§ **REQUIRED WORK**: Across the listing below, count the lines containing "Computer". Answer with that number only.
───── DATA RECORDS
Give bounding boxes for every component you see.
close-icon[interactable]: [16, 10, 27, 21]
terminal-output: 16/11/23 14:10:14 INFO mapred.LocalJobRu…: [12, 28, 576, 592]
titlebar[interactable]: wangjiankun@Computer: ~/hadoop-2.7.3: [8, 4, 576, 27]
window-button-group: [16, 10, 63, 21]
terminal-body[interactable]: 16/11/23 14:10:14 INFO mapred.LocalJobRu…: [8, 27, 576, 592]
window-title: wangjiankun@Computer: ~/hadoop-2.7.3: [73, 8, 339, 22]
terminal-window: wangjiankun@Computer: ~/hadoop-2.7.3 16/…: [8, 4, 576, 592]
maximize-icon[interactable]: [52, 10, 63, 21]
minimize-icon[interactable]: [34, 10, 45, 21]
──────────
§ **PROBLEM SOLUTION**: 3